Крушение шхуны "Графтон" - Ф. Е. Райналь
Через полчаса мы шли весело по направленно к Эпигуайт; каждый из нас нес часть добычи, от радости мы не чувствовали больше усталости, и вернулись наконец домой после тридцатичасового отсутствия. Гарри зарыдал от радости; бедный он провел ужасную ночь, воображая самые страшные несчастья, которые с нами могли случиться.
Пока мы успевали заготовлять запасы, а эта забота постоянно возобновлялась, у нас являлись другие потребности. Я уже говорил, что мы уехали из Сиднея летом, и потому взяли с собою очень мало платья. Платье моих товарищей было уже поношено еще до нашего отъезда; у меня было только новое, между которыми занимали первое место высокие сапоги, почти не надеванные, потому что я был долго болен и не мог далеко ходить пешком. Пришло время, когда обувь моих товарищей совершенно износилась вследствие постоянных путешествий по скалистым берегам острова Кампбель, а потом и по Аукландским островам. Что делать? Они хотели и пробовали заменить ее чем-то вроде мокасин из тюленьей шкуры; но это не удалось. Невыделанная кожа от постоянного прикосновения к болотной почве промокала насквозь, отсыревала, портилась, а береговые камни ее разрывали в несколько дней. Эти лапти приходилось так часто возобновлять, что не достало бы для этого кож всех тюленей, которых мы убивали.
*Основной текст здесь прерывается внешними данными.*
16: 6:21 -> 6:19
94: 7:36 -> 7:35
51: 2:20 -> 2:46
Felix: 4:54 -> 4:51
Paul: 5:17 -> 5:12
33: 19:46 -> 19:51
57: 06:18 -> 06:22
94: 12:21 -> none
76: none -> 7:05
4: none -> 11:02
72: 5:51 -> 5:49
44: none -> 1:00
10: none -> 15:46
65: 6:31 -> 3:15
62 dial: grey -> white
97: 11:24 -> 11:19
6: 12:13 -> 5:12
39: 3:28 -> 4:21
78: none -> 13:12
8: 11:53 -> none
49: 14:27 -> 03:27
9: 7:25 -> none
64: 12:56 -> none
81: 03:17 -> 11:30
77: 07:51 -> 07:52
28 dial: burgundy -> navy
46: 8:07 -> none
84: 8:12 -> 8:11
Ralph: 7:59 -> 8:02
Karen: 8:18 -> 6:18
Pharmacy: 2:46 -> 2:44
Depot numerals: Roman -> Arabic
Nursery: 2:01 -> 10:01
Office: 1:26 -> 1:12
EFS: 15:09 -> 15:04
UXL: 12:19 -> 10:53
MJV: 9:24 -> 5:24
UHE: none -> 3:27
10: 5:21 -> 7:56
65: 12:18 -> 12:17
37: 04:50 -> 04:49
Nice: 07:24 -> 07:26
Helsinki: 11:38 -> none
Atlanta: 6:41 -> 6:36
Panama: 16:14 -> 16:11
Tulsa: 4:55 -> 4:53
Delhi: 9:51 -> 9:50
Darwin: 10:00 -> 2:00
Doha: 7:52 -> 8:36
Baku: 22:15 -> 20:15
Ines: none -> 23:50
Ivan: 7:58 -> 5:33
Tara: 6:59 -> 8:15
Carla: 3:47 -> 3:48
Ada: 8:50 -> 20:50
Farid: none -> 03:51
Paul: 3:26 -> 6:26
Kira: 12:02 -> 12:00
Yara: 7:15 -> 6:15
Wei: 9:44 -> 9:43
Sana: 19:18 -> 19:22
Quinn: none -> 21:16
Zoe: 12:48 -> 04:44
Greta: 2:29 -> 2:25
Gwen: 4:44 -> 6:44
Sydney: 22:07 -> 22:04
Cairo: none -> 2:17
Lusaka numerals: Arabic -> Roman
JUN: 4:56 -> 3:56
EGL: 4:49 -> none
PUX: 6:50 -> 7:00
Тогда мне пришла мысль выделывать их прежде, чем употреблять в дело. Испробовав всевозможные коры деревьев и кустарников, которые росли на острове, я убедился, что самая лучшая кора для этой цели, кора железного дерева; ее вяжущие свойства должны были содержать в себе танин, который в ней и находился в большом количестве, несмотря на то, что кора у нее очень тонкая. Я собрал достаточное количество коры, разрубил ее и вскипятил в воде; когда жидкость была достаточно крепка, я наполнил ей бочку, которая стояла подле другой, служившей мне фильтром для мыла. В третьей бочке я сделал раствори извести, приготовленной из раковин ракушек, и опустил в него несколько кож, из которых одни были от старых плотные и грубые, другие мягкие от молодых тюленей. Таким образом, посредством щелочи я надеялся уничтожить все жирные вещества, которыми они были пропитаны перед дублением.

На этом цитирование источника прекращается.